Solutions for a More Efficient and Compassionate Approach

Introduction

The United Kingdom has a long history of offering refuge to individuals fleeing persecution, conflict, and other political, social and military problems in their home countries. As a signatory to the 1951 Refugee Convention and its 1967 Protocol, the UK is committed to protecting those who meet the criteria for refugee status. The asylum system in the UK is designed to assess and process claims for international protection, ensuring that individuals who qualify are granted asylum while those who do not are returned to their countries of origin.

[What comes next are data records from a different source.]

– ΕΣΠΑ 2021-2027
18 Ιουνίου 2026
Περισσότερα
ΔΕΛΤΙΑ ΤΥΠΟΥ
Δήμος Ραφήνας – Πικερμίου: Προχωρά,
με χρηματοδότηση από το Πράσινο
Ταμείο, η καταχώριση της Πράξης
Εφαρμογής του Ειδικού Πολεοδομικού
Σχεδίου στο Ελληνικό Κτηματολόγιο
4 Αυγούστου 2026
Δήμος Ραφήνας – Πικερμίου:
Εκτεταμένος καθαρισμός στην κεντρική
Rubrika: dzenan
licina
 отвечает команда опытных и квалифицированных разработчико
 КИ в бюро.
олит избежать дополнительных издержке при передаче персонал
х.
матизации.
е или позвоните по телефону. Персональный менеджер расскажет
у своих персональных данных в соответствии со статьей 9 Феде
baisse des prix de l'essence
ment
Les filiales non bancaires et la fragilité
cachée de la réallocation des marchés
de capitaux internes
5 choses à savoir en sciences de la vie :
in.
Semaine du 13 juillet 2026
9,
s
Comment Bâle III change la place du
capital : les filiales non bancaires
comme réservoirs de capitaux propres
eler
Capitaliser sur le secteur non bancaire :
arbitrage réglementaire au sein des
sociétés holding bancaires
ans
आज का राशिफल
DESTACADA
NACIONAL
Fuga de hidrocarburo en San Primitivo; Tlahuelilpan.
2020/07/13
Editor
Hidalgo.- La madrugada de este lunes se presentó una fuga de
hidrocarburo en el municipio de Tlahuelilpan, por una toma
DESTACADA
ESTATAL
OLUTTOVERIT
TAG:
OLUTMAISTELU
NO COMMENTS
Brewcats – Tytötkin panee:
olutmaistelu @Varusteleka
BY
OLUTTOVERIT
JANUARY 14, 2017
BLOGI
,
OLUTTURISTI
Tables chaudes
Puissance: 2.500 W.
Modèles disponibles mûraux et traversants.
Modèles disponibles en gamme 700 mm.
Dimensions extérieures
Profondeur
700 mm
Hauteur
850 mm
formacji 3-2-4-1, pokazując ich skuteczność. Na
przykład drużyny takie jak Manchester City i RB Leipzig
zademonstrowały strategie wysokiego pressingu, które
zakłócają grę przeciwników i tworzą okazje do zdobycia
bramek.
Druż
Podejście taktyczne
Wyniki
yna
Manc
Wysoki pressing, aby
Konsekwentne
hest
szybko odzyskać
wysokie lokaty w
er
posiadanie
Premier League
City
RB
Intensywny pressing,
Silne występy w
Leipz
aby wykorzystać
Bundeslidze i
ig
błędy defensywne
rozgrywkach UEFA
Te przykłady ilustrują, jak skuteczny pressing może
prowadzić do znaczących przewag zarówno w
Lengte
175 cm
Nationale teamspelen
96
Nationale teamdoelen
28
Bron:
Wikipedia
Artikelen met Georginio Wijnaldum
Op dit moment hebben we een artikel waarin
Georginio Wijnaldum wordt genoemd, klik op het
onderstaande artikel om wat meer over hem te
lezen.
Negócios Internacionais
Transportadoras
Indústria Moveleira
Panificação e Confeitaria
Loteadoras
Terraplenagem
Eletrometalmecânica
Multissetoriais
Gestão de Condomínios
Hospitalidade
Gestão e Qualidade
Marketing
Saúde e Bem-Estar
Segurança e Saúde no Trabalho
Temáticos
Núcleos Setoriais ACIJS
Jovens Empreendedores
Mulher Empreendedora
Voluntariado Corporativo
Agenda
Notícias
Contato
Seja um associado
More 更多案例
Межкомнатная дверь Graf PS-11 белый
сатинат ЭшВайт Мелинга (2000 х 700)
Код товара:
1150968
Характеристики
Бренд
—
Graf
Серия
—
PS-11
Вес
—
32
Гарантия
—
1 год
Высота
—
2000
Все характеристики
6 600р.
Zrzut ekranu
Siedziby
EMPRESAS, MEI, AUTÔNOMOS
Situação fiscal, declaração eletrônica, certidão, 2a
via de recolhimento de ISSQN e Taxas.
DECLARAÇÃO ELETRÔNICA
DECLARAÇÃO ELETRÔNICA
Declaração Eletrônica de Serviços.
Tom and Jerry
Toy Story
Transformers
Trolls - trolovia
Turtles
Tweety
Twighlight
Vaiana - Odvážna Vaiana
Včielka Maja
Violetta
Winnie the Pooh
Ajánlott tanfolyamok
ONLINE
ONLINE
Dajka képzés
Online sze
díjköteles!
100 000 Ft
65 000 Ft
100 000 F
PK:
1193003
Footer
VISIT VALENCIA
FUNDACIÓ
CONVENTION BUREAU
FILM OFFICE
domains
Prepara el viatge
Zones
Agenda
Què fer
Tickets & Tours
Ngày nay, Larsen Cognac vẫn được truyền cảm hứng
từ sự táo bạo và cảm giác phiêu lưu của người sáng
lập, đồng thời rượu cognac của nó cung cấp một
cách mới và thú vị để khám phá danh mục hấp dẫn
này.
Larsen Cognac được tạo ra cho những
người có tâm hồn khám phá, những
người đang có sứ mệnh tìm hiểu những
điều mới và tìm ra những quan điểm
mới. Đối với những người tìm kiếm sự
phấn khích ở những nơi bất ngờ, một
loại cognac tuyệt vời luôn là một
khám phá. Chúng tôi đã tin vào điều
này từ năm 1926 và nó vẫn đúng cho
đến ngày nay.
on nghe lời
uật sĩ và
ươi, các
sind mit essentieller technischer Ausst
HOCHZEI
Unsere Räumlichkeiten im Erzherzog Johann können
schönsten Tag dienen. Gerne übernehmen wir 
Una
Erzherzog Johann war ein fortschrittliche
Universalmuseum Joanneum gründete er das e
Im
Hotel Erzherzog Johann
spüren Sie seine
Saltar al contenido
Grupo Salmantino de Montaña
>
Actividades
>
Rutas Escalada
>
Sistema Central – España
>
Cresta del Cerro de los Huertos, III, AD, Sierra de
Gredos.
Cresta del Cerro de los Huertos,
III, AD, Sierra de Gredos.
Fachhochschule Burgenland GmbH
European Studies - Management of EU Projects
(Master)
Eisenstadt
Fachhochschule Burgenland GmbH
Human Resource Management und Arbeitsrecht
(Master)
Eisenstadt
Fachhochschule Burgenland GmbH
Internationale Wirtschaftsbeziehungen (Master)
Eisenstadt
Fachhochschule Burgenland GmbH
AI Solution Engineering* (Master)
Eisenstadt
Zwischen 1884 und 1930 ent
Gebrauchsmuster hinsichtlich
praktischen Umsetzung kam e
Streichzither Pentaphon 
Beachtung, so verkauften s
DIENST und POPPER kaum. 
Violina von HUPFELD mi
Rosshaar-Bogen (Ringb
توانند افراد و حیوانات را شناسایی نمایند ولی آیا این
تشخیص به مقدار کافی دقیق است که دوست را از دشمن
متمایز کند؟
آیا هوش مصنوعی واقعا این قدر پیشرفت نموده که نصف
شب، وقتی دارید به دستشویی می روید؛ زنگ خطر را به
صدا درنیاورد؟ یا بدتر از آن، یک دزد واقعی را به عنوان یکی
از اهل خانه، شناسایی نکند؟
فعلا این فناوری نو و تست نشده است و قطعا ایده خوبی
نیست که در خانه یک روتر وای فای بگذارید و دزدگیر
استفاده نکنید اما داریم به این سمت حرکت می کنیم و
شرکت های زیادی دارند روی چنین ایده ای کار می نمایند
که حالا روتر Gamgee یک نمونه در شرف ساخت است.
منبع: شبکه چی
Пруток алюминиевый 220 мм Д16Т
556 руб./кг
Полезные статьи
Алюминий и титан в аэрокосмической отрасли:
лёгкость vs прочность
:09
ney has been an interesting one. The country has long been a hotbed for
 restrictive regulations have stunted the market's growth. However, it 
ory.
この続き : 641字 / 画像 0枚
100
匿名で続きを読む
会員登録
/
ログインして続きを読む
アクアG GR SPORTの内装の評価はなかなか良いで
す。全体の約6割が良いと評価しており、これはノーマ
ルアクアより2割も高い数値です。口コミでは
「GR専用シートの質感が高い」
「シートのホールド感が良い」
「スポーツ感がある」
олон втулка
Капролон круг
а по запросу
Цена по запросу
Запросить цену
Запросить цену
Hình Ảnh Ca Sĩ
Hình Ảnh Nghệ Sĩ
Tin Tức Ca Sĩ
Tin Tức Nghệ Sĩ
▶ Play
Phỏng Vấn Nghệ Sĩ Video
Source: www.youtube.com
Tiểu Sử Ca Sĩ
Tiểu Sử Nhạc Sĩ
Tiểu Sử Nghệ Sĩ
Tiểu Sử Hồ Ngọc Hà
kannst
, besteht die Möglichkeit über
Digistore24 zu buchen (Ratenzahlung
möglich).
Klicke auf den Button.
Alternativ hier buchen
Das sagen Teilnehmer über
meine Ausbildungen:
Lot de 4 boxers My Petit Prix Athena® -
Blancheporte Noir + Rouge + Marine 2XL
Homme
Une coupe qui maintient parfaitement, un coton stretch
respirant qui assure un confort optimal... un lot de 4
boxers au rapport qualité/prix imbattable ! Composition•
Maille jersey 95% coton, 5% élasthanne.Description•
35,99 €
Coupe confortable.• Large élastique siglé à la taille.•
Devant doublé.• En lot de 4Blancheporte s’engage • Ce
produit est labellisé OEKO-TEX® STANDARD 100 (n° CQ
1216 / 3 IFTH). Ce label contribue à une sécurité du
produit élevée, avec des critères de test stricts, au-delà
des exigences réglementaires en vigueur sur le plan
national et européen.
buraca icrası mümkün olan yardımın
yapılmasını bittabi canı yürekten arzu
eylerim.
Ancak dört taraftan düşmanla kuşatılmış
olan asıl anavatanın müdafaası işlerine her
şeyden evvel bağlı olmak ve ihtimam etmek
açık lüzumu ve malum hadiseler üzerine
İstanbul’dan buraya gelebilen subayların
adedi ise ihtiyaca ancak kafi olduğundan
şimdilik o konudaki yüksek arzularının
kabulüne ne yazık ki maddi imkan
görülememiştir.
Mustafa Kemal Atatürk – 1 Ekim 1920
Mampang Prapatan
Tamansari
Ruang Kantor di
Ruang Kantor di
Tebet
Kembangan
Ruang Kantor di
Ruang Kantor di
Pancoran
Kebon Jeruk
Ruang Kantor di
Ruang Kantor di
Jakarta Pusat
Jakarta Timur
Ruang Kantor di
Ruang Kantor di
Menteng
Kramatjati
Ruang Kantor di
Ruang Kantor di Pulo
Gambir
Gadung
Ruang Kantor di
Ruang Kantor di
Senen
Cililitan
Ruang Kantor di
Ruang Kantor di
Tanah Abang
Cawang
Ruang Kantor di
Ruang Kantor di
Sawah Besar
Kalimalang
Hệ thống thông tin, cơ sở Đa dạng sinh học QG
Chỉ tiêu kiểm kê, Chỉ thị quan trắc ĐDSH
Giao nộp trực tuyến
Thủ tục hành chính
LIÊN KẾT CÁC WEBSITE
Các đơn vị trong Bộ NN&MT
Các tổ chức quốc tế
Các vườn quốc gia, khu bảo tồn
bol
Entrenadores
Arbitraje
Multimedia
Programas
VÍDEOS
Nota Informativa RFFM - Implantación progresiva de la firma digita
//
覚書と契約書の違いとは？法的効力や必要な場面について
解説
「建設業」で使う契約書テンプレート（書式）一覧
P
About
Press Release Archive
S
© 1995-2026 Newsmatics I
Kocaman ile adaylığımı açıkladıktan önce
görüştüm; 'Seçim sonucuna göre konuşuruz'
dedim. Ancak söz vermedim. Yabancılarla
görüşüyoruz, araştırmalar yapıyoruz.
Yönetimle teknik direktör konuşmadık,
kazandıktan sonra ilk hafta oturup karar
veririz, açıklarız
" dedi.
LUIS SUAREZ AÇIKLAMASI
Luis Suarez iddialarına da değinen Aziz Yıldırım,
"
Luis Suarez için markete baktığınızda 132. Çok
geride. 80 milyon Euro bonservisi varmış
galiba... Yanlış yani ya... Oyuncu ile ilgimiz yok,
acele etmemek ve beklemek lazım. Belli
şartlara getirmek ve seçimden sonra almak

However, the UK’s asylum system has faced increasing challenges in recent years, with a growing number of people seeking protection and a range of complex factors exacerbating the situation. From the ongoing conflicts in Afghanistan and Ukraine to Brexit, these issues have placed significant pressure on the current system, and it has struggled to keep pace, leading to a burgeoning backlog in processing cases and consequent delays in access to essential services for vulnerable individuals. Simultaneously, the dangerous journeys undertaken by many asylum seekers in small boats across the English Channel demonstrate the critical need for safe and legal routes into the country and large-scale reform to manage asylum claims better and support asylum seekers. This post outlines several solutions for a more efficient and compassionate approach towards addressing the UK’s asylum system to serve better those seeking refuge.

Key Issues

To come up with solutions, it is first important to understand the causes of these problems. Several interrelated issues have placed considerable pressure on the UK’s asylum system, exacerbating existing challenges and highlighting the need for reform. These key issues include:

• Small boats crossing the English Channel:

Refugee

 An increasing number of asylum seekers are risking their lives to reach the UK via small boats across the English Channel, often facilitated by human traffickers. This situation not only endangers the lives of those attempting the journey but also strains the resources of the UK’s border and immigration authorities.

• Brexit:

EU

The UK’s departure from the European Union has had significant implications for the country’s asylum system. Brexit has resulted in the UK’s withdrawal from several EU cooperation mechanisms and has limited access to shared resources, affecting the country’s ability to manage migration effectively.

• The Home Office backlog of pending cases:

cases

The Home Office has experienced a growing backlog of pending asylum cases, leading to extended processing times and increased uncertainty for applicants. This issue has serious implications for the well-being of asylum seekers, who often face prolonged periods in limbo while awaiting decisions on their claims

• The lack of safe and legal asylum routes:

The absence of accessible, secure, and legal routes for asylum seekers to reach the UK has contributed to irregular migration and dangerous journeys across the English Channel. Implementing alternative pathways for asylum seekers could alleviate pressure on the current system and provide much-needed protection to those in need.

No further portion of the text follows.